# Task item
Repeat only the lines from the one containing "Describe the element" to the final line below, exactly as they read, and leave every picture out.
Data to process: Begin
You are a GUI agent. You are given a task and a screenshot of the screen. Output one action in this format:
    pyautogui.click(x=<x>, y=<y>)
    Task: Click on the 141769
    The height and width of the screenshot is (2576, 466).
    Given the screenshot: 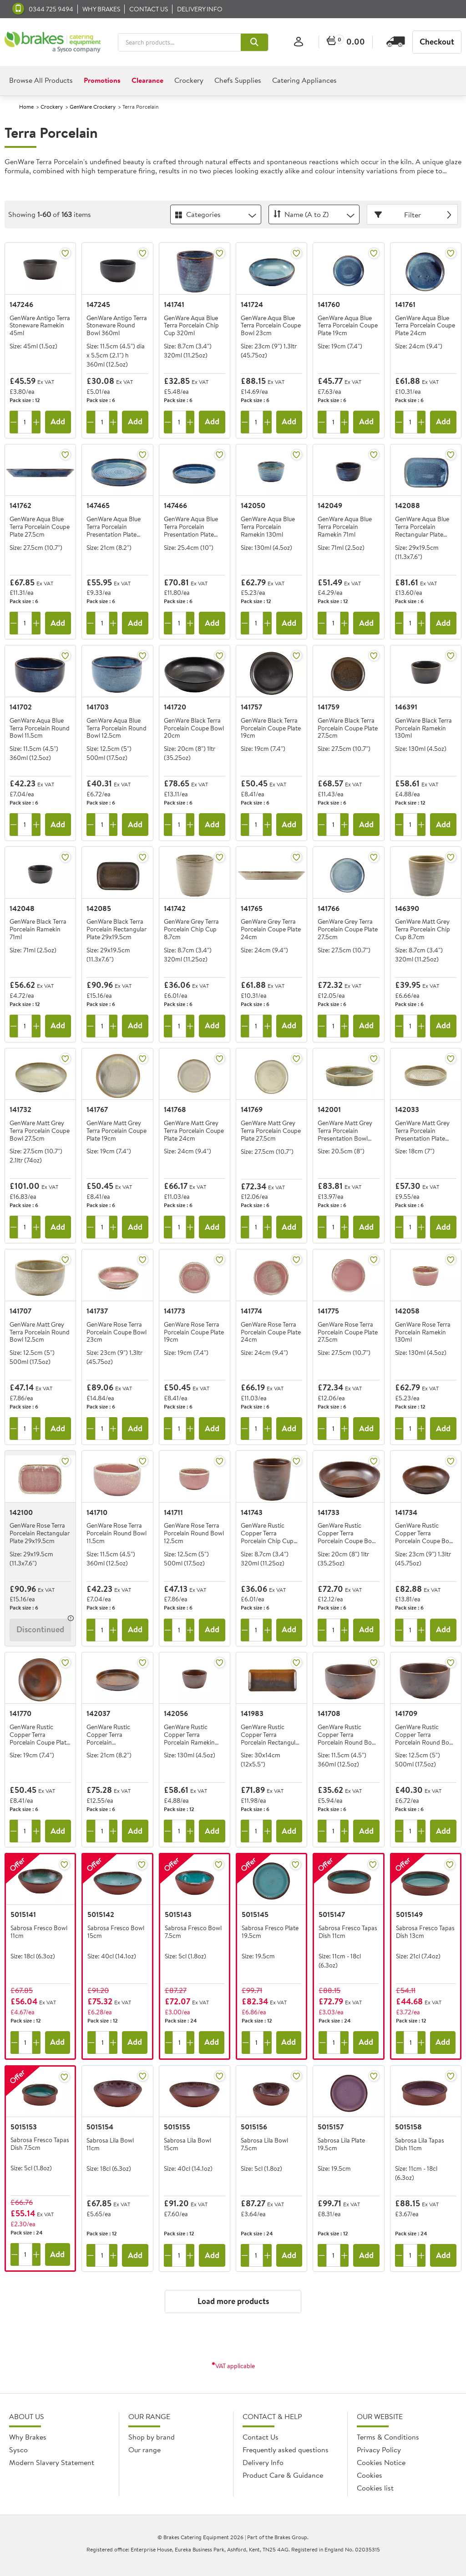 What is the action you would take?
    pyautogui.click(x=252, y=1109)
    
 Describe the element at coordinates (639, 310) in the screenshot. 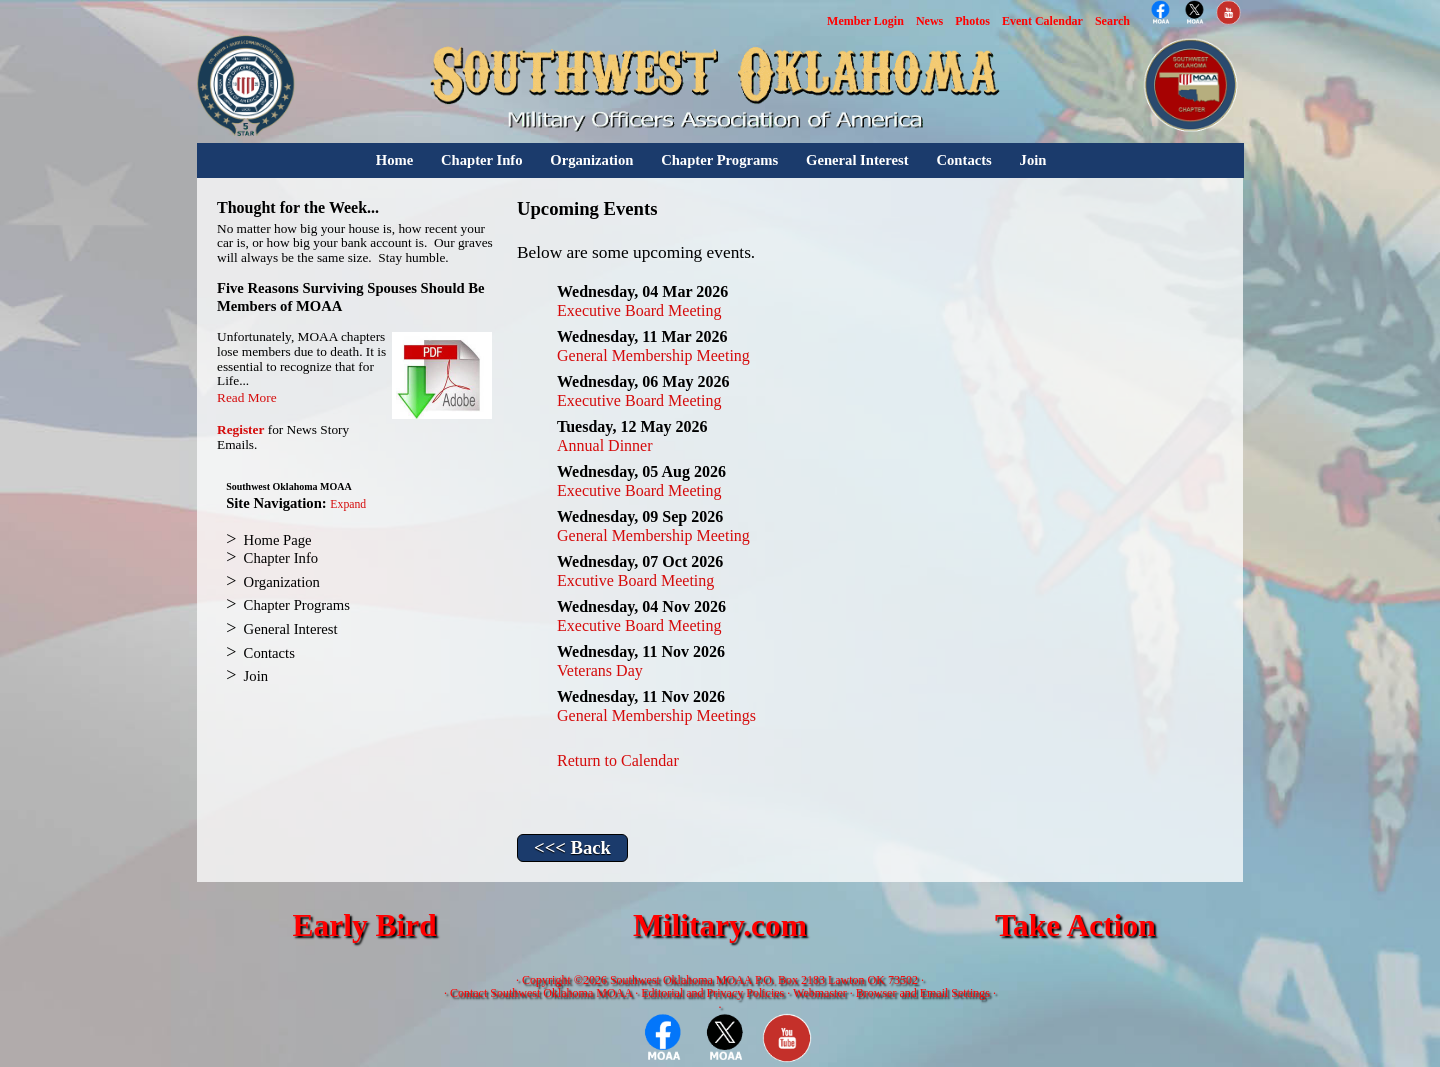

I see `Executive Board Meeting` at that location.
Data to process: End
# Result of this exercise
 Describe the element at coordinates (639, 310) in the screenshot. 

I see `Executive Board Meeting` at that location.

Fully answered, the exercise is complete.